Maraknya kasus buaya memangsa manusia di Kupang  tentunya disebabkan berbagai faktor. Salah satu faktor yang dominan  adalah kerusakan  habitat (tempat tinggal ) buaya, sehingga terancam dan mencari habitat baru. Kerusakan lingkungan ini dibebabkan oleh berbagai faktor juga seperti penebangan hutan mangrove di kawasan muara sebagai habitat buaya, alih fungsi kawasan muara sungai menjadi kawasan pemukiman atau lahan pertanian sehingga menggeser habitat buaya.
Menurut Pakar hukum Lingkungan Undana Kupang Prof. Jimmi Pello (Timor Express, 15/11), beberapa jenis flora dan fauna khususnya satwa di NTT mulai langka, bahkan terancam punah. Kelangkaan satwa ini, disebabkan berbagai faktor. Namun, faktor umum dan dominan adalah adanya ketidakseimbangan ekositem hidup baik itu manusia, hewan dan tumbuhan. Akibatnya, banyak satwa langka yang tergusur bahkan kehilangan habitat. Lalu, perlahan hilang dan akhirnya bisa punah.
Kondisi ketidakseimbangan lingkungan semakin diperparah dengan ulah dan perilaku manusia yang semakin tak ramah lingkungan. Ia mencontohkan, pembangunan yang menerobos habitat makluk hidup lain, tanpa mempertimbangkan keseimbangan alam, perburuan besar-besaran serta perilaku pengrusakan oleh manusia menjadi penyebab terancam punahnya hewan satwa di daerah ini. Termasuk maraknya buaya memangsa manusia karena habitanya sudah rusak.

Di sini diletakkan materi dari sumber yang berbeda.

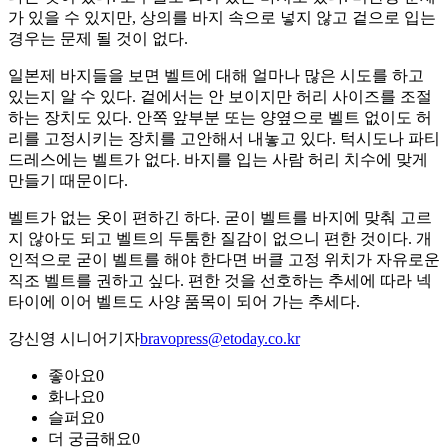
가 있을 수 있지만, 상의를 바지 속으로 넣지 않고 겉으로 입는
경우는 문제 될 것이 없다.
일본제 바지들을 보면 벨트에 대해 얼마나 많은 시도를 하고
있는지 알 수 있다. 겉에서는 안 보이지만 허리 사이즈를 조절
하는 장치도 있다. 안쪽 앞부분 또는 양옆으로 벨트 없이도 허
리를 고정시키는 장치를 고안해서 내놓고 있다. 턱시도나 파티
드레스에는 벨트가 없다. 바지를 입는 사람 허리 치수에 맞게
만들기 때문이다.
벨트가 없는 옷이 편하긴 하다. 굳이 벨트를 바지에 맞춰 고르
지 않아도 되고 벨트의 두툼한 질감이 없으니 편한 것이다. 개
인적으로 굳이 벨트를 해야 한다면 버클 고정 위치가 자유로운
직조 벨트를 권하고 싶다. 편한 것을 선호하는 추세에 따라 넥
타이에 이어 벨트도 사양 품목이 되어 가는 추세다.
강신영 시니어기자
bravopress@etoday.co.kr
좋아요
0
화나요
0
슬퍼요
0
더 궁금해요
0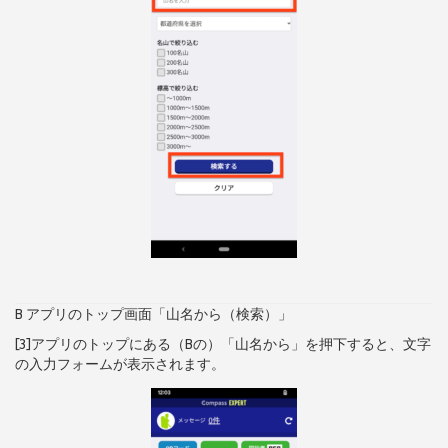
B アプリのトップ画面「山名から（検索）」
[3]アプリのトップにある（Bの）「山名から」を押下すると、文字
の入力フォームが表示されます。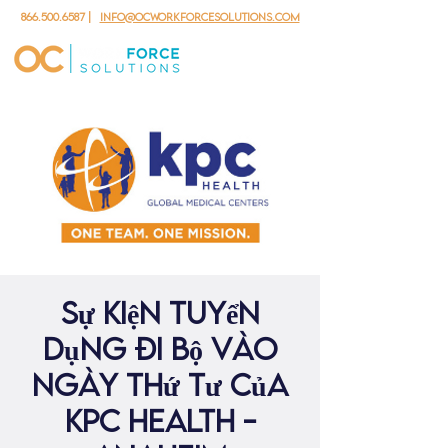
866.500.6587
|
info@ocworkforcesolutions.com
Sự kiện tuyển
dụng đi bộ vào
ngày thứ Tư của
KPC Health -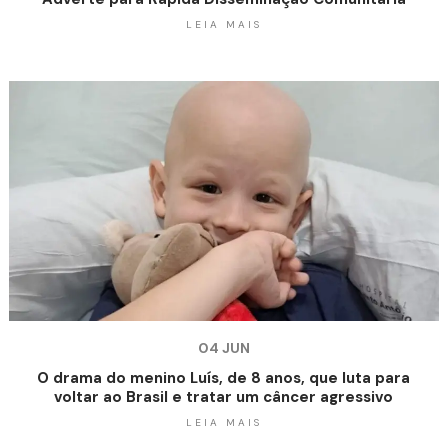
LEIA MAIS
04 JUN
O drama do menino Luís, de 8 anos, que luta para
voltar ao Brasil e tratar um câncer agressivo
LEIA MAIS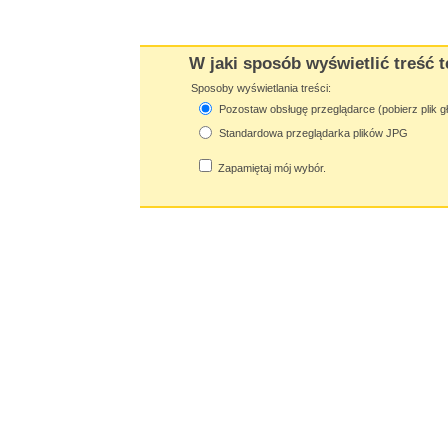
W jaki sposób wyświetlić treść t
Sposoby wyświetlania treści:
Pozostaw obsługę przeglądarce (pobierz plik g
Standardowa przeglądarka plików JPG
Zapamiętaj mój wybór.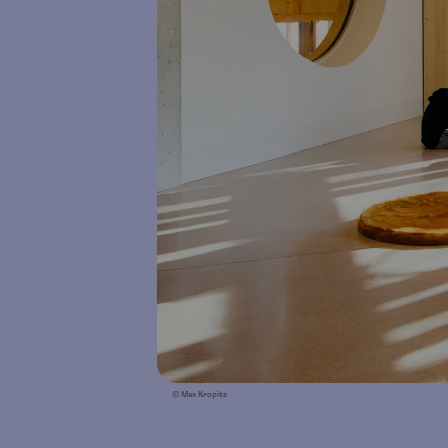
© Max Kropitz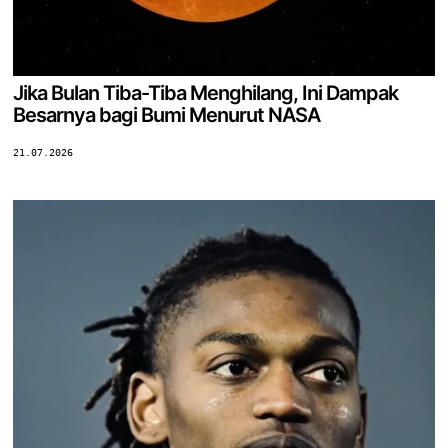
Jika Bulan Tiba-Tiba Menghilang, Ini Dampak
Besarnya bagi Bumi Menurut NASA
21.07.2026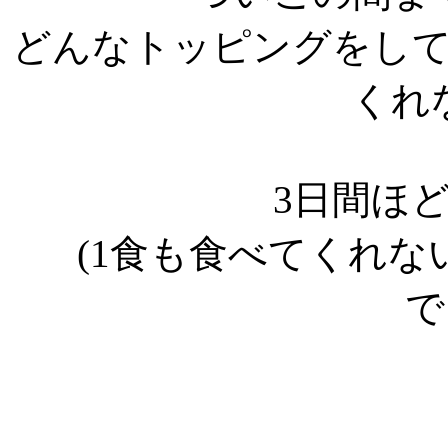
どんなトッピングをし
くれ
3日間ほ
(1食も食べてくれ
で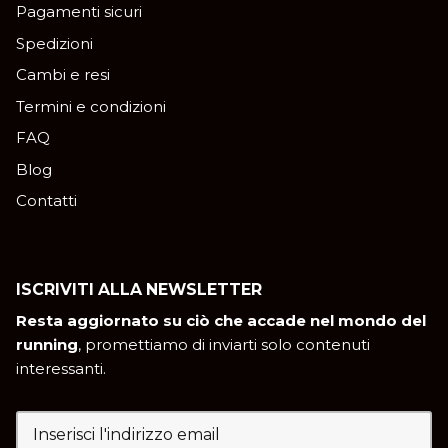
Pagamenti sicuri
Spedizioni
Cambi e resi
Termini e condizioni
FAQ
Blog
Contatti
ISCRIVITI ALLA NEWSLETTER
Resta aggiornato su ciò che accade nel mondo del
running
, promettiamo di inviarti solo contenuti
interessanti.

Sementara itu menurut Ahli Reptil dari lembaga Ilmu pengetahuan Indonesia (LIPI) Hellen Kurniati (Timex, 15/11) buaya mempunyai tingkat adaptasi yang sangat tinggi, buaya bisa hidup di air asin dan air tawar. Daerah jelajahnya di laut, hulu sungai , pantai berpasir halus, hutan bakau dan sungai berair tawar.
Setiap buaya mempunyai daerah teritorial yang menjadi daerah kekuasaannya .daerah  teritorial tersebut umumnya menjadi tempat mencari makan, berjemur diri, kawin dan membuat sarang untuk bertelur. Dan salah satu penyebab buaya berjelajah  ke luar daerah yang lebih luas disebabkan karena kekurangan makanan seperti mamalia kecil ikan dan burung.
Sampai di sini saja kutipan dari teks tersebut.